Identifying Key Cells for Fibrosis by Systematically Calling Cell Type–Phenotype Associations across Massive Heterogenous Datasets

Fibrotic diseases pose a significant burden on health care, yet the key pathogenic fibroblasts involved remain unclear. We developed the fibrotic disease fibroblast atlas (FDFA), which comprises 394 single-cell and 38 spatial transcriptomic samples from 11 common fibrotic diseases.

To perform a cell-type phenotype association study in large-scale heterogeneous datasets, we developed the single-cell phenotype association research kit for large-scale dataset exploration (SPARKLE). SPARKLE handles heterogeneity by incorporating confounding information into its generalized linear mixed models (GLMMs).

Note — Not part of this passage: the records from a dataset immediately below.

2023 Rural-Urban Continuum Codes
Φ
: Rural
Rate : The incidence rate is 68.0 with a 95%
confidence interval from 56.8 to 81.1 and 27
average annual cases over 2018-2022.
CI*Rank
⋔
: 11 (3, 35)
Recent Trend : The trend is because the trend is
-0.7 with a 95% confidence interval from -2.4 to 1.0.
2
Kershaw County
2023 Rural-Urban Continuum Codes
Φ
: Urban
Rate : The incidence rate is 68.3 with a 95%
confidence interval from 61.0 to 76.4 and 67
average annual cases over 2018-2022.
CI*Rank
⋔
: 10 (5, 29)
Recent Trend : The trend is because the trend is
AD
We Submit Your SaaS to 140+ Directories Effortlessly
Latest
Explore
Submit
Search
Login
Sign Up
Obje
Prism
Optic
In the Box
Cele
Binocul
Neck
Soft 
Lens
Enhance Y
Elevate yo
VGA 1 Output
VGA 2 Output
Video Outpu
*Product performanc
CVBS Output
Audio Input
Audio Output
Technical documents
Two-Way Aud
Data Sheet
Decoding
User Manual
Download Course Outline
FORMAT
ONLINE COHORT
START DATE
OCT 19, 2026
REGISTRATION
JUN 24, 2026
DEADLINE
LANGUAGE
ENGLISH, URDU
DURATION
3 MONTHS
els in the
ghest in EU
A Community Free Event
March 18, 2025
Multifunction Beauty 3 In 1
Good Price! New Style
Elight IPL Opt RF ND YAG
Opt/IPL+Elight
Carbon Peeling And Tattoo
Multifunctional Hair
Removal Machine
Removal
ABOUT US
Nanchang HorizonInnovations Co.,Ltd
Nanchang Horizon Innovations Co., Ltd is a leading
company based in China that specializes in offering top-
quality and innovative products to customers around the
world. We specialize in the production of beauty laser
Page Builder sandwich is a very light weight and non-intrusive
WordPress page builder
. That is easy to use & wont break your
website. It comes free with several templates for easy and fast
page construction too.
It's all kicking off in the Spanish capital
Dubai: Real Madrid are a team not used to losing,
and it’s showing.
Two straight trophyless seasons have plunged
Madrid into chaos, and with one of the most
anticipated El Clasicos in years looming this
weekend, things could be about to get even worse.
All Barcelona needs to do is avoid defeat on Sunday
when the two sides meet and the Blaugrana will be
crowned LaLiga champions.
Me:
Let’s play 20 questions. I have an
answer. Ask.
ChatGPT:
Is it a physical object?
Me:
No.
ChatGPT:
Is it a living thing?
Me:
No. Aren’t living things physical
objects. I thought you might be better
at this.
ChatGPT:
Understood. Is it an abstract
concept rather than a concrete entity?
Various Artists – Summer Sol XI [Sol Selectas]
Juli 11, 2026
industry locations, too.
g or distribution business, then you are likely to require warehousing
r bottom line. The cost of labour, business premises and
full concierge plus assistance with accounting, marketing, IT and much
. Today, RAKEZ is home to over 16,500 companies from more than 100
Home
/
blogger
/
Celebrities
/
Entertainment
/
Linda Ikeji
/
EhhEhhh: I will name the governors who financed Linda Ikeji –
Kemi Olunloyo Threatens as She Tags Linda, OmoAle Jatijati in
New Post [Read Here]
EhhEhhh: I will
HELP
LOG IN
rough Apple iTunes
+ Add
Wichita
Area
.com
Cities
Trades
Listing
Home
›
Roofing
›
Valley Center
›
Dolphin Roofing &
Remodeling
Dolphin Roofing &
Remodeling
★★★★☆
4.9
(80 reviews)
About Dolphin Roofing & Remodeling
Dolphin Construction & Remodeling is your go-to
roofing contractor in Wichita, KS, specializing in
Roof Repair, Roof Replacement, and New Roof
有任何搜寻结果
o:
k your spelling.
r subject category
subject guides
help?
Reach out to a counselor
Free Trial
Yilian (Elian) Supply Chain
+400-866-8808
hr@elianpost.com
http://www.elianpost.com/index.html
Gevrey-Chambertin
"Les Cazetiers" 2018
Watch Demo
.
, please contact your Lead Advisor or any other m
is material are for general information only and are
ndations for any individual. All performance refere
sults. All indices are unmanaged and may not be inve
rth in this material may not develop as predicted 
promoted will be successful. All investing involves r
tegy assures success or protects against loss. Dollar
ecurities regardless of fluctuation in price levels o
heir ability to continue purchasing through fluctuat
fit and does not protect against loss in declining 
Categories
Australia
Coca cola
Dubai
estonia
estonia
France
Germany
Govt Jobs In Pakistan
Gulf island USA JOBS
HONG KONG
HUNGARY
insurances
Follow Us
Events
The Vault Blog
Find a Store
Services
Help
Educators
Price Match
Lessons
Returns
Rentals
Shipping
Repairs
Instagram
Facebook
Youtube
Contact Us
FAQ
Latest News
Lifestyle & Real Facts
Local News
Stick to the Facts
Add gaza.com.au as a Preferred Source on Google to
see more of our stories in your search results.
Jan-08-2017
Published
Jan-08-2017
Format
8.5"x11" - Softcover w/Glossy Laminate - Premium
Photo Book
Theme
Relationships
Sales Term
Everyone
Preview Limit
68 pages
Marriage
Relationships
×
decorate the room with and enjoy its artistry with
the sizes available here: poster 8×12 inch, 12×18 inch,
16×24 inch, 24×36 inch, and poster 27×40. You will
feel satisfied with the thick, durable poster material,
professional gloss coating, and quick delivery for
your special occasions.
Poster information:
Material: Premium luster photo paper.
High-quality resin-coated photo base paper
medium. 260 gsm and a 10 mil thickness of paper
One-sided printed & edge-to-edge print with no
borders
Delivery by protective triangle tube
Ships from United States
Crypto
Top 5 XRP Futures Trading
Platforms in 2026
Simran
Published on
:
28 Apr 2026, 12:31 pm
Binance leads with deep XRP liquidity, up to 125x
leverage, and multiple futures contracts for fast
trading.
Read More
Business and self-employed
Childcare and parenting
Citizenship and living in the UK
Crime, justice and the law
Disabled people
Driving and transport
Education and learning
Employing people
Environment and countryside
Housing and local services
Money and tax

The application of SPARKLE to FDFA revealed that matrix fibroblasts (MTFs) constitute a crucial pathogenic cell group in fibrosis. Their increased proportion correlate with the fibrotic process. MTFs also synergize with MYO-Fs, increasing their degree of fibrosis. Based on MTF, we identified 25 potential antifibrotic targets for broad-spectrum antifibrotic therapies.

This study enhances our understanding of fibrosis and provides a reliable framework for large-scale cell type–phenotype association research.

Highlights

• A cross-tissue, multidisease fibrotic disease fibroblast atlas (FDFA) reveals diverse fibroblast subtypes in fibrosis diseases.

• A new toolkit, SPARKLE, is introduced for detecting robust cell type–phenotype associations in large-scale heterogeneous datasets.

• Multiple pathogenic fibroblasts associated with common fibrosis disease (MTF) onset and progression have been identified, suggesting potential cell-specific therapeutic strategies for fibrosis-related diseases.